Gino se quedó en silencio y un escalofrío pareció recorrer a los congregados. Ya todos conocían la última «broma» de Vincente Farnese.
El rostro de Rinaldo no reveló sus sentimientos mientras daba un paso adelante para tomar la palabra:
– Mi padre era un hombre que sabía ganarse el amor de los demás. Eso queda probado por la presencia de sus amigos aquí hoy. Es lo que se merece. Y os agradezco a todos que hayáis venido para despediros de él.
Eso fue todo. Parecía como si le hubieran arrancado esas palabras contra su voluntad.
El grupo empezó a disgregarse. Rinaldo miró a Alex un momento y luego se dio la vuelta.
– Espera -dijo Gino, tomándolo del brazo.
– No.
– Tenemos que conocerla queramos o no. Además… es guapísima.
– Estamos en el funeral de papá, Gino. Ten un poco de respeto -lo regañó su hermano.
– A papá no le importaría. Es más, habría sido el primero en piropearla. ¿Habías visto alguna vez una belleza así, Rinaldo?

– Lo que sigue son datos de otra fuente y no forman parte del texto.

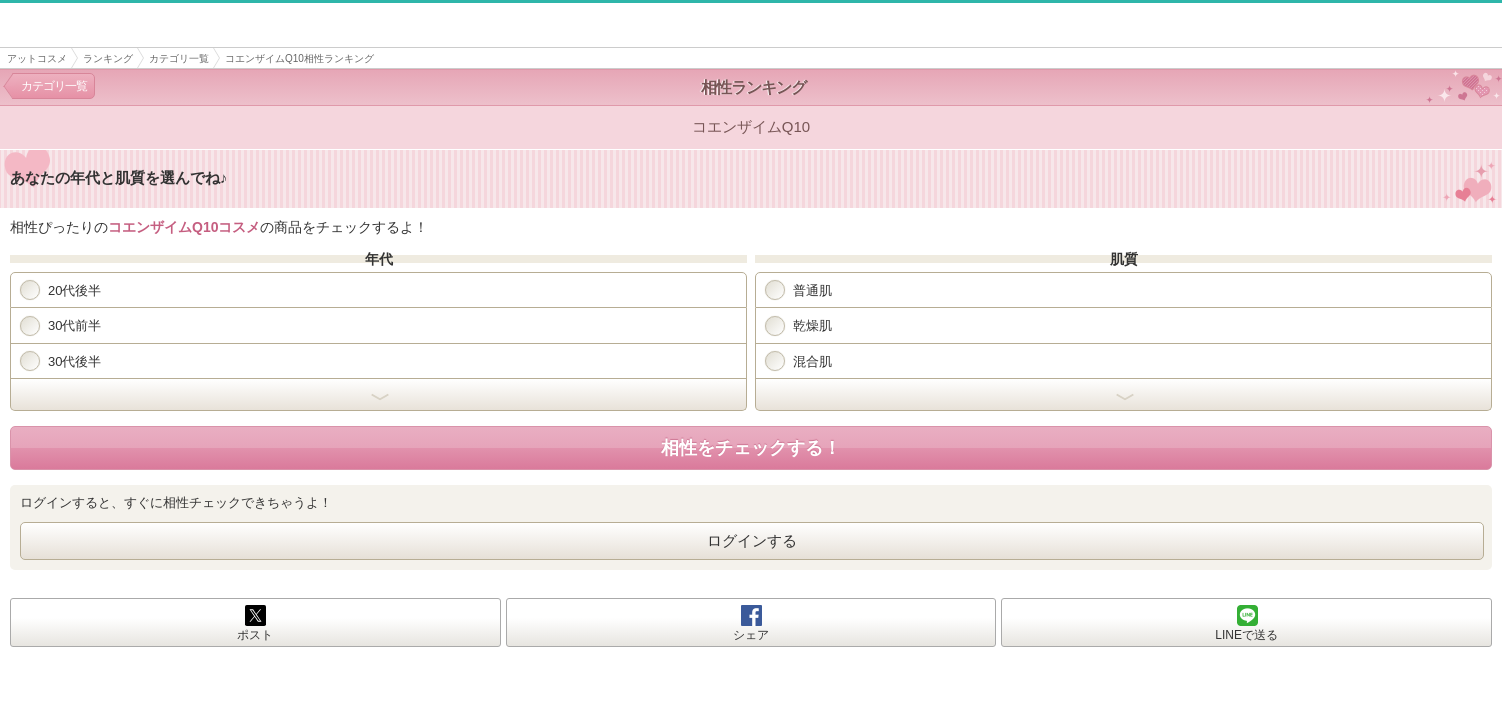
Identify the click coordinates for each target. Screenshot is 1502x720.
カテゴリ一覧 (179, 58)
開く (378, 395)
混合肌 (798, 361)
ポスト (255, 635)
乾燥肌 (798, 326)
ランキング (108, 58)
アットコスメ (37, 58)
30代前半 (60, 326)
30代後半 (60, 361)
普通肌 (798, 290)
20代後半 (60, 290)
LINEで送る (1246, 635)
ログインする (752, 540)
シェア (751, 635)
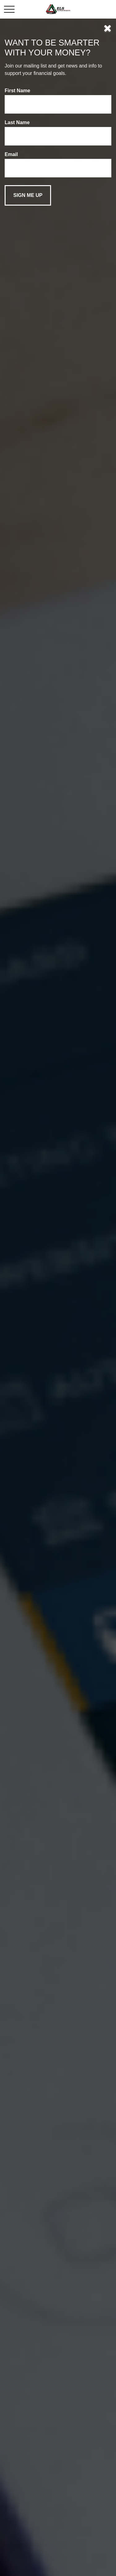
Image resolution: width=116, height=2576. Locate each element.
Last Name (17, 122)
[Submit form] (28, 195)
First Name (17, 90)
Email (11, 154)
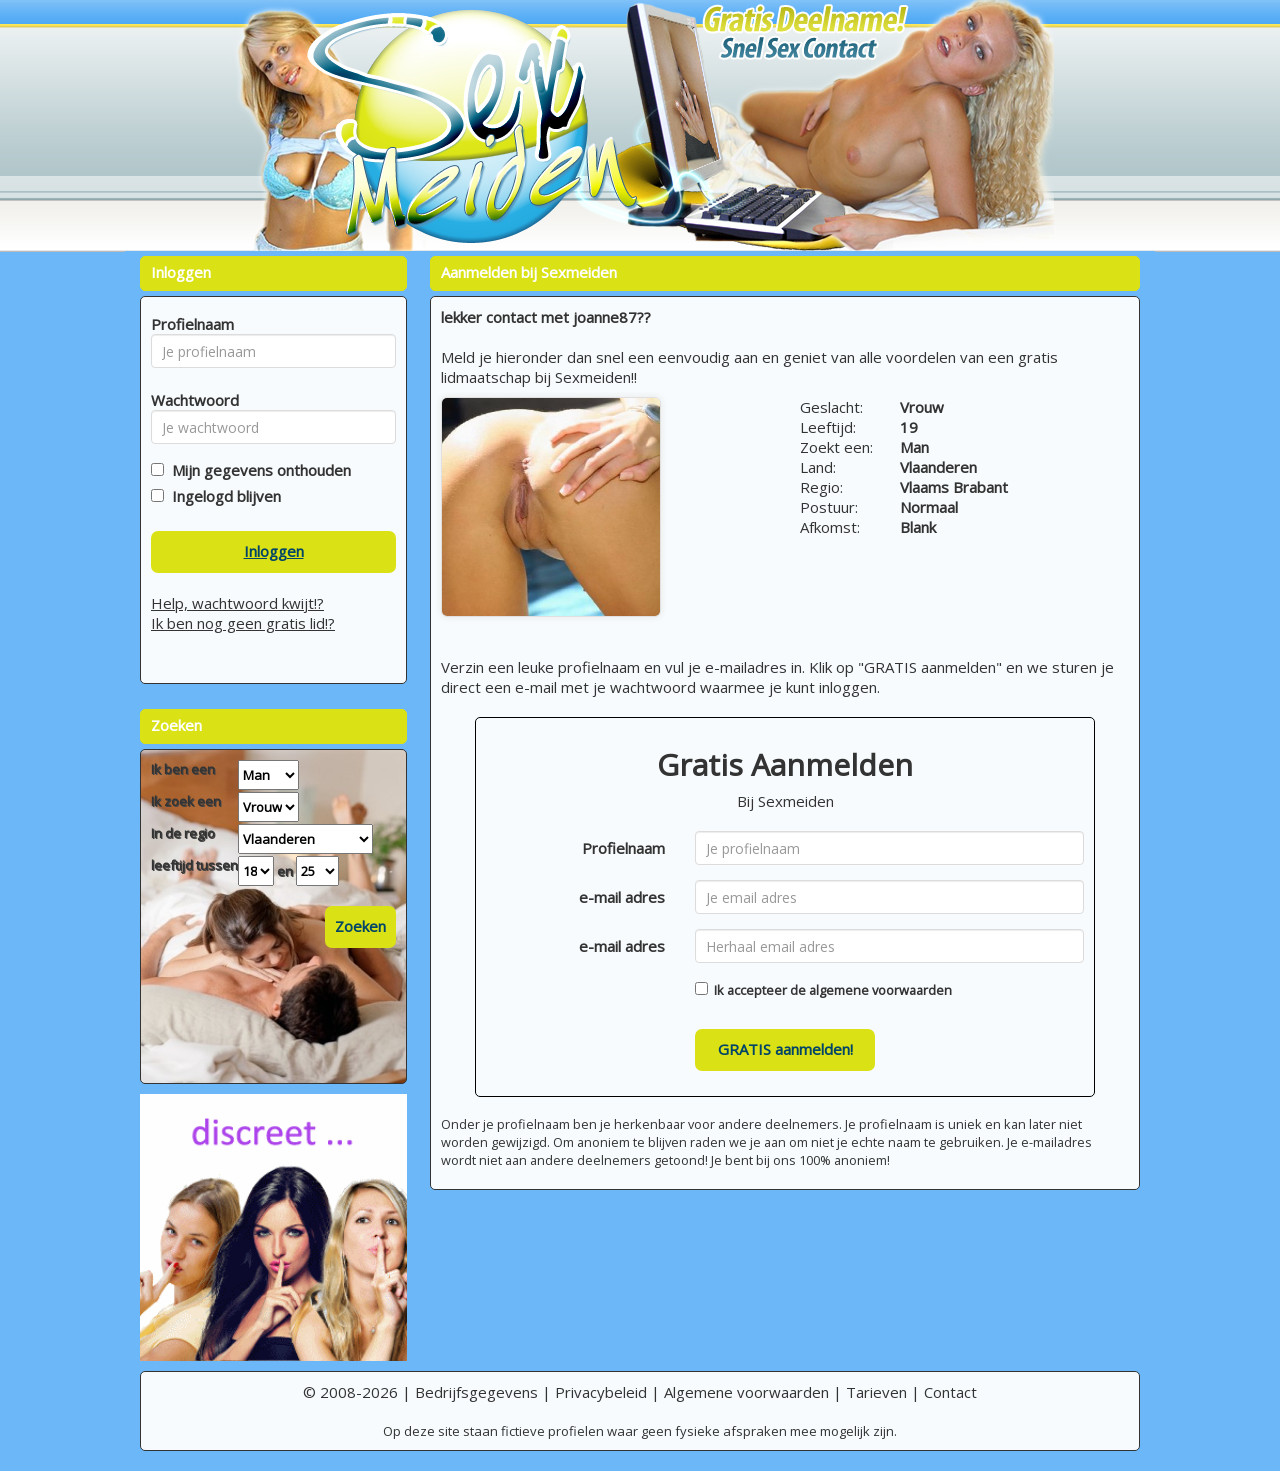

– ¿Te gusta? Pues me alegro por ti. Así el trabajo te será más fácil.
Gino miró al abogado de la signorina Dacre y le hizo un saludo con la cabeza antes de acercarse.
Alex estaba pendiente de sus movimientos. Gino Farnese era un hombre guapo. Incluso vestido de negro, desprendía alegría. Y no sólo por su edad; esa alegría debía de estar en su naturaleza.
– Gino, esta es la signorina Alexandra Dacre -los presentó Isidoro-. Enrico era su tío abuelo.
– He oído hablar de la señorita Dacre -sonrió él.
– Empiezo a pensar que toda Florencia ha oído hablar de mí -ella le devolvió la sonrisa.
– Toda la Toscana. Esto no pasa todos los días.
– Supongo que no sabía nada -dijo Alex.
– Nada en absoluto hasta que el abogado leyó el testamento -dijo Gino.